I'm working with some syslog data that is being pulled in from a gzip file. The data looks like this
Apr 28 23:59:01 hostname systemd: Removed slice User Slice of pdw.
Apr 28 23:59:01 hostname systemd: Started Session 9904 of user pdw.
Apr 28 23:59:01 hostname systemd: Created slice User Slice of pdw.
Apr 28 23:58:01 hostname systemd: Removed slice User Slice of pdw.
Apr 28 23:58:01 hostname systemd: Started Session 9903 of user pdw.
Apr 28 23:58:01 hostname systemd: Created slice User Slice of pdw.
Apr 28 23:57:01 hostname systemd: Removed slice User Slice of pdw.
Apr 28 23:57:01 hostname systemd: Started Session 9902 of user pdw.
Apr 28 23:57:01 hostname systemd: Created slice User Slice of pdw.
Apr 28 23:56:01 hostname systemd: Removed slice User Slice of pdw.
The issue is instead of seeing April 28 in _time, what I'm seeing is what appears to be timestamp of the file source="/var/log/messages-20220501.gz". The 2,974,360 events in the gzip run from Aug 1 to May 3. Does Splunk not get the date from each event in the gzip or did Splunk run up against a limitation and not process due to the number of events?
Yes, if you have that old events and have no year informations with them splunk will parse them as this year's october or such.
And if you have default MAX_DAYS_HENCE (which means just 3 days) it will discard that information and index the events with current timestamp.
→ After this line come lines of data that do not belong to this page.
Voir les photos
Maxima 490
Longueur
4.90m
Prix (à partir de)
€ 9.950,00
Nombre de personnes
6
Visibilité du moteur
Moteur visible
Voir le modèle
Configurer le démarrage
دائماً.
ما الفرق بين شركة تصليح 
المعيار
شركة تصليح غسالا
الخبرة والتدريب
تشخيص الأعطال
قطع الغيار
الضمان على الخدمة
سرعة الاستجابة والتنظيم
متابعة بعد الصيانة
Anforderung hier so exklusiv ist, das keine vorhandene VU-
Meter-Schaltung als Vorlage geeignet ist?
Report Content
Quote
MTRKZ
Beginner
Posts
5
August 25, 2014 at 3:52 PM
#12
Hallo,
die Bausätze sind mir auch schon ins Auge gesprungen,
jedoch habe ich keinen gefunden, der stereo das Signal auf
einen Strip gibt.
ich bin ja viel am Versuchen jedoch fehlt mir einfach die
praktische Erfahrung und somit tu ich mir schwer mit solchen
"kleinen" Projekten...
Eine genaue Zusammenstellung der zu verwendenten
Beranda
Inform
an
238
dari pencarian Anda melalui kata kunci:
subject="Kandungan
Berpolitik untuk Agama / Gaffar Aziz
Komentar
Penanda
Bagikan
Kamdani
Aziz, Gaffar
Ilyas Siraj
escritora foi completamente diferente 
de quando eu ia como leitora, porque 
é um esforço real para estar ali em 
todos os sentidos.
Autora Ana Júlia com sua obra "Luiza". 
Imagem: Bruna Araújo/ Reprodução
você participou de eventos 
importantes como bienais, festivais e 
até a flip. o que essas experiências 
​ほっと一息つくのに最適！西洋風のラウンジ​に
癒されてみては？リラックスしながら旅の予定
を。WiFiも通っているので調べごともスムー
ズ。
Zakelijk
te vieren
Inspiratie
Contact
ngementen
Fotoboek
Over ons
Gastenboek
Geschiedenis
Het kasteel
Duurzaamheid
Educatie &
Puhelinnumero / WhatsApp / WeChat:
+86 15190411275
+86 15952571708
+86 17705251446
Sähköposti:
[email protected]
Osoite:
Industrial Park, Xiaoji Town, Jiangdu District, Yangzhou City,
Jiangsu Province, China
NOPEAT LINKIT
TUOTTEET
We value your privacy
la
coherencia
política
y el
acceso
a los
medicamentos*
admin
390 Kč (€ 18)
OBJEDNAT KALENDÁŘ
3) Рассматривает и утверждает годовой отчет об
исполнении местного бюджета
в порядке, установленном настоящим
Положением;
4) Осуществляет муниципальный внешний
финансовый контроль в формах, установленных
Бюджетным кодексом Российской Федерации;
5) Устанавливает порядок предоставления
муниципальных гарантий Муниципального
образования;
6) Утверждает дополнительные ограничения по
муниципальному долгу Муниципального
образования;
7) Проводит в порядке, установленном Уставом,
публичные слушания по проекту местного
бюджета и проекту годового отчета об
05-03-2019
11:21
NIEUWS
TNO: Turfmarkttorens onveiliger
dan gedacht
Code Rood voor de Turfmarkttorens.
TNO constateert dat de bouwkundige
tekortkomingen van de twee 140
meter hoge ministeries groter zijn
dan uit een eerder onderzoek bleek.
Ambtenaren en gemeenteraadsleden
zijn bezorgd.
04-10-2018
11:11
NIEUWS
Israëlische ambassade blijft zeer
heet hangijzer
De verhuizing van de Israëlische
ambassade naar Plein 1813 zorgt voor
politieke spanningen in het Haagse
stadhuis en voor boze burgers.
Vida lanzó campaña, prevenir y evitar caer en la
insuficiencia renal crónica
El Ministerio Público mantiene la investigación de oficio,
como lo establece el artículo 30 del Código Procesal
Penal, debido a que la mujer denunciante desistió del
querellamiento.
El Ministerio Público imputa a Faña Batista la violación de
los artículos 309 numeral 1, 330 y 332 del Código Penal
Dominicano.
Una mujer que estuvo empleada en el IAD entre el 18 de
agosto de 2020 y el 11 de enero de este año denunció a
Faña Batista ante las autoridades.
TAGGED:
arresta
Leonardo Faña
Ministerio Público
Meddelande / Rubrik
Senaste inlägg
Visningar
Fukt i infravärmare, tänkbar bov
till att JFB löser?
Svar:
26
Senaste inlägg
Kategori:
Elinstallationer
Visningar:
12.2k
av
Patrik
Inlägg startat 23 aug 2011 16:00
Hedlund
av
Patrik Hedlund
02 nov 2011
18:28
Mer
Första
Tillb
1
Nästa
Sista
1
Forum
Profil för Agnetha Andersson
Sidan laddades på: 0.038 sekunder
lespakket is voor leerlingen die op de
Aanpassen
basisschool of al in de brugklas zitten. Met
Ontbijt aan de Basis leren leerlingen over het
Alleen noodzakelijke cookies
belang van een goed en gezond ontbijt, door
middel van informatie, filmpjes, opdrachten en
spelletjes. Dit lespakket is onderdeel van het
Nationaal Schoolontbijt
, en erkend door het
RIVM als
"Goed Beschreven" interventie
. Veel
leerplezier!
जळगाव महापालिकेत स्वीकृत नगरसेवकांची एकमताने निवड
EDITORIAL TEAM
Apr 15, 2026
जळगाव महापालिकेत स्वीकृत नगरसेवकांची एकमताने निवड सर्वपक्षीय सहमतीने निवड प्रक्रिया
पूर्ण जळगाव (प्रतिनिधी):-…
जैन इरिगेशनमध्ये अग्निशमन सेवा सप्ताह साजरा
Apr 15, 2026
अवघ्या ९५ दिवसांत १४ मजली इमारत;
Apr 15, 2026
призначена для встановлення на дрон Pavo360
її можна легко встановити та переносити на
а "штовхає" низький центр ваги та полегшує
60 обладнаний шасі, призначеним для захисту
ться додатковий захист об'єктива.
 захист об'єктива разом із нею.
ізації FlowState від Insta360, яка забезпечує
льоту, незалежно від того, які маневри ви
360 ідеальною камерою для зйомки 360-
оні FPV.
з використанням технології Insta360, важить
Could the issue be due to the fact that the events that use the file time as _time have dates that are actually from last year, but don't have a year with them so it looks like they are in the future? For example this search
index=os_nix sourcetype=syslog <user>
| rex field=_raw "(?<my_date>\w+\s+\d+\s+\d+\:\d+\:\d+)"
| eval reported_date = strptime(my_date, "%b %d %H:%M:%S")
| eval time_diff = _time - reported_date
| eval abs_time_diff = abs(time_diff)
| eval indexTime = strftime(_indextime, "%b %d %H:%M:%S")
| table _time, indexTime, my_date, time_diff, abs_time_diff
| search abs_time_diff > 7200
outputs information like this
_time indexTime my_date time_diff abs_time_diff
2022-04-25 03:30:03 Apr 24 03:35:46 Oct 24 18:10:51 15758352.000000 15758352.000000
2022-04-25 03:30:03 Apr 24 03:35:46 Oct 24 18:10:51 15758352.000000 15758352.000000
2022-04-25 03:30:03 Apr 24 03:35:46 Oct 24 18:00:59 15758944.000000 15758944.000000
2022-04-25 03:30:03 Apr 24 03:35:46 Oct 24 18:00:59 15758944.000000 15758944.000000
2022-04-25 03:30:03 Apr 24 03:35:46 Oct 24 17:11:04 15761939.000000 15761939.000000
2022-04-25 03:30:03 Apr 24 03:35:46 Oct 24 17:11:04 15761939.000000 15761939.000000
2022-04-25 03:30:03 Apr 24 03:35:46 Oct 24 17:01:32 15762511.000000 15762511.000000
In the above the _time is the file time, indexTime is when it was indexed, my_date is the date in the syslog event, time_diff is the difference per the search, and the abs_time_diff is the absolute diff per the search.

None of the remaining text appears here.